Heh heh heh, we do the identical thing.  :-)

----- Original Message -----
From: "Paul Heinz" <[EMAIL PROTECTED]>
To: "Multiple recipients of list delphi" <[EMAIL PROTECTED]>
Sent: Monday, 2 September 2002 12:41 PM
Subject: RE: [DUG]: Location of EXE


> Eion wrote:
>
> > We have done that here with a couple of apps. The only things you
> > have to look out for is when trying to update it with a new version,
> > no user can have it running at the time.
>
> > Mark wrote:
> >
> > > Are there any Gotcha's in putting a single application .exe file on
> > > a server and allowing multiple users to fire it up from there?
>
> That last issue can be a real hassle, especially as the user count climbs.
> Also, you have the issue that the code pages are moving across the network
> and consuming precious bandwidth (if only every client had switched
100BaseT
> with GigE from switch to Fast Wide Ultra SCSI-3 servers :-) and also
> consuming file memory cache on the server which could otherwise cache
> valuable data. We try to keep our applications fairly slim and svelte but
> nothing beats the performance of I/O you didn't have to do :-)
>
> So, in response to your resllers comments, we developed a utility called
> LaunchGuard which offers a hybrid approach combining the best of both
worlds
> IMO (i.e. centralised updates but local cacheing).
>
> The core idea is that on launch the application checks a central location
> (i.e. the server) for any updates and pulls them down to a cached client
> copy. The up-to-date client copy is then launched.
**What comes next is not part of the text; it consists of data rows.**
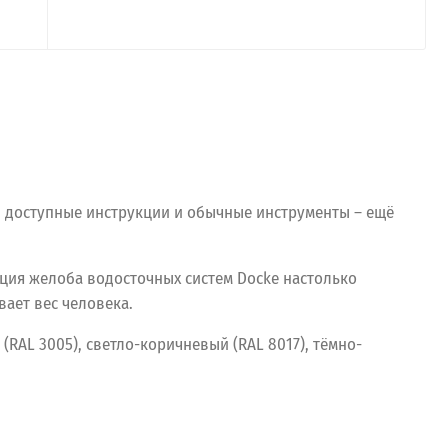
и доступные инструкции и обычные инструменты – ещё
ция желоба водосточных систем Docke настолько
ает вес человека.
(RAL
3005),
светло-коричневый
(RAL
8017),
тёмно-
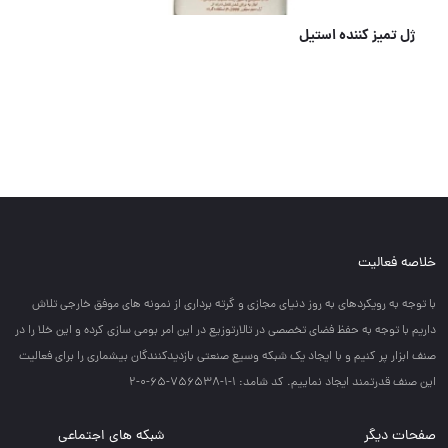
ابر پولیش کاری
خلاصه فعالیت
با توجه به رويكردهاي به روز دنياي مجازي و گرته برداري از نمونه هاي موفق خارجي تلاش
داريم با توجه به حفظ فضاي تخصصي در تالارتوزيع در اين امر بومي سازي كرده و اين خلا را در
صنف ابزار پر كنيم و با ايجاد يك شبكه وسيع صنعتي بازديدكنندگان بيشماري را براي فعاليت
اين صنف قدرتمند ايجاد نماييم. کد شامد: 1-1-756538-65-0-2
صفحات دیگر
شبکه های اجتماعی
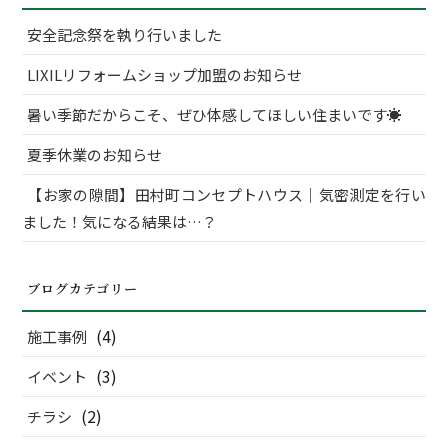
安全記念祭を執り行いました
LIXILリフォームショップ加盟のお知らせ
暑い季節だからこそ、ぜひ体感してほしい住まいです☀
夏季休業のお知らせ
【お家の隙間】田村町コンセプトハウス｜気密測定を行い
ました！気になる結果は…？
ブログカテゴリー
(4)
施工事例
(3)
イベント
(2)
チラシ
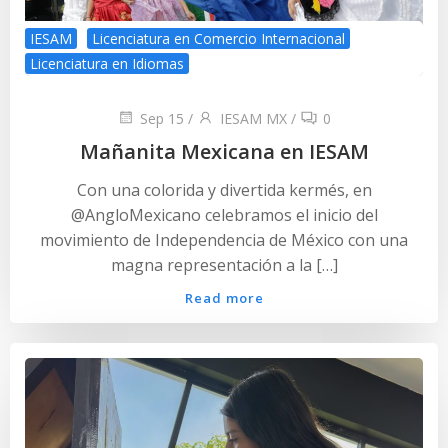
IESAM
Licenciatura en Comercio Internacional
Licenciatura en Idiomas
Sep 15
/
IESAM MX
/
0
Mañanita Mexicana en IESAM
Con una colorida y divertida kermés, en
@AngloMexicano celebramos el inicio del
movimiento de Independencia de México con una
magna representación a la […]
Read more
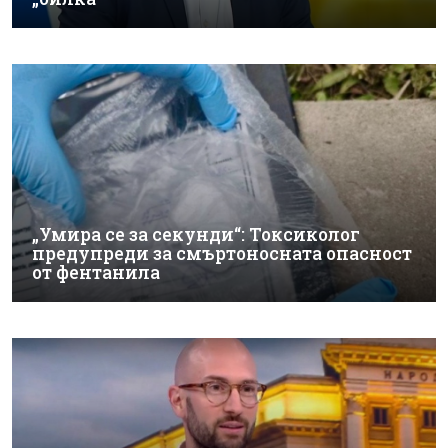
„Умира се за секунди“: Токсиколог
предупреди за смъртоносната опасност
от фентанила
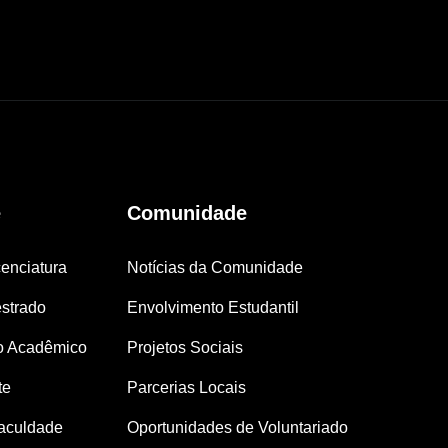
e
Comunidade
enciatura
Notícias da Comunidade
strado
Envolvimento Estudantil
o Acadêmico
Projetos Sociais
te
Parcerias Locais
aculdade
Oportunidades de Voluntariado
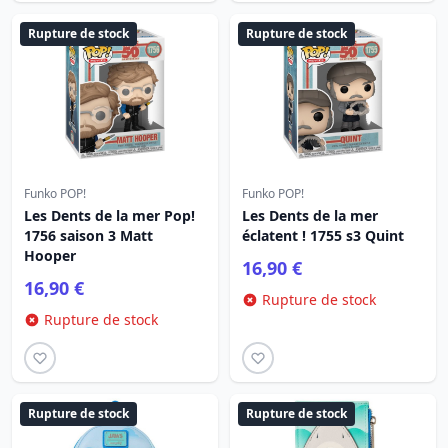
Rupture de stock
Rupture de stock
Funko POP!
Funko POP!
Les Dents de la mer Pop!
Les Dents de la mer
1756 saison 3 Matt
éclatent ! 1755 s3 Quint
Hooper
16,90 €
16,90 €
Rupture de stock
Rupture de stock
Rupture de stock
Rupture de stock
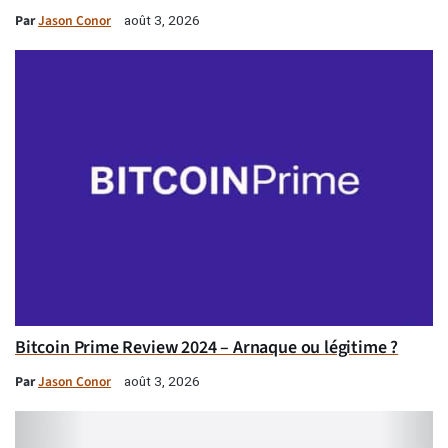
Par
Jason Conor
août 3, 2026
Bitcoin Prime Review 2024 – Arnaque ou légitime ?
Par
Jason Conor
août 3, 2026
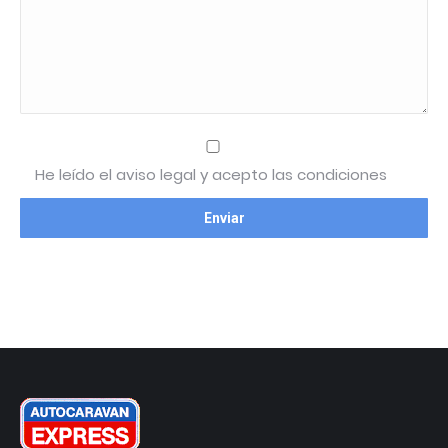
He leído el aviso legal y acepto las condiciones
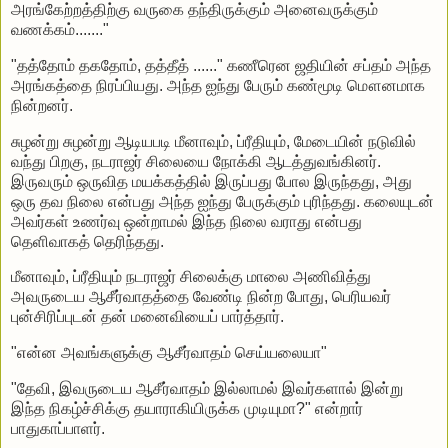
அரங்கேற்றத்திற்கு வருகை தந்திருக்கும் அனைவருக்கும்
வணக்கம்......."
"தத்தோம் தகதோம், தத்தீத் ......" கணீரென ஜதியின் சப்தம் அந்த
அரங்கத்தை நிரப்பியது. அந்த ஐந்து பேரும் கண்மூடி மௌனமாக
நின்றனர்.
சுழன்று சுழன்று ஆடியபடி மீனாவும், ப்ரீதியும், மேடையின் நடுவில்
வந்து பிறகு, நடராஜர் சிலையை நோக்கி ஆடத்துவங்கினர்.
இருவரும் ஒருவித மயக்கத்தில் இருப்பது போல இருந்தது, அது
ஒரு தவ நிலை என்பது அந்த ஐந்து பேருக்கும் புரிந்தது. கலையுடன்
அவர்கள் உணர்வு ஒன்றாமல் இந்த நிலை வராது என்பது
தெளிவாகத் தெரிந்தது.
மீனாவும், ப்ரீதியும் நடராஜர் சிலைக்கு மாலை அணிவித்து
அவருடைய ஆசீர்வாதத்தை வேண்டி நின்ற போது, பெரியவர்
புன்சிரிப்புடன் தன் மனைவியைப் பார்த்தார்.
"என்ன அவங்களுக்கு ஆசீர்வாதம் செய்யலையா"
"தேவி, இவருடைய ஆசீர்வாதம் இல்லாமல் இவர்களால் இன்று
இந்த நிகழ்ச்சிக்கு தயாராகியிருக்க முடியுமா?" என்றார்
பாதுகாப்பாளர்.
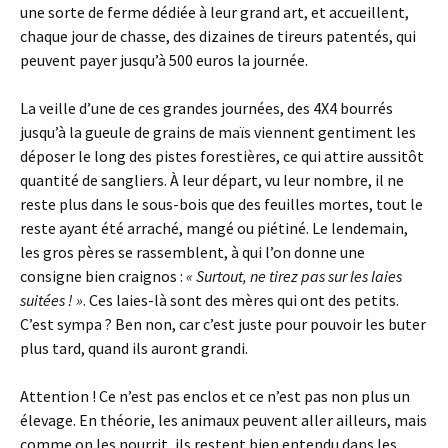
une sorte de ferme dédiée à leur grand art, et accueillent,
chaque jour de chasse, des dizaines de tireurs patentés, qui
peuvent payer jusqu’à 500 euros la journée.
La veille d’une de ces grandes journées, des 4X4 bourrés
jusqu’à la gueule de grains de maïs viennent gentiment les
déposer le long des pistes forestières, ce qui attire aussitôt
quantité de sangliers. À leur départ, vu leur nombre, il ne
reste plus dans le sous-bois que des feuilles mortes, tout le
reste ayant été arraché, mangé ou piétiné. Le lendemain,
les gros pères se rassemblent, à qui l’on donne une
consigne bien craignos :
« Surtout, ne tirez pas sur les laies
suitées ! »
. Ces laies-là sont des mères qui ont des petits.
C’est sympa ? Ben non, car c’est juste pour pouvoir les buter
plus tard, quand ils auront grandi.
Attention ! Ce n’est pas enclos et ce n’est pas non plus un
élevage. En théorie, les animaux peuvent aller ailleurs, mais
comme on les nourrit, ils restent bien entendu dans les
This is all largely
> invisible to the user - they just click the application shortcut as usual.
> Also, all the LaunchGuard infrastructure is put in place automatically as
> part of the initial (and only!) client application installation and the
> server application installation.
>
> Now, I'm not claiming this is a radical or new idea - the internet update
> checks many modern applications use (e.g. some net games, anti virus
> software) is the same technique. As always, the devil is in the fiddly
> little details (as Wil, the main developer can confirm at length :-), but
> that's the basic concept.
>
> It makes it very easy now for our resellers to update client sites,
> especially when there is in excess of 30 possible PCs accessing the
> application (including the ones that got added without their knowledge :-)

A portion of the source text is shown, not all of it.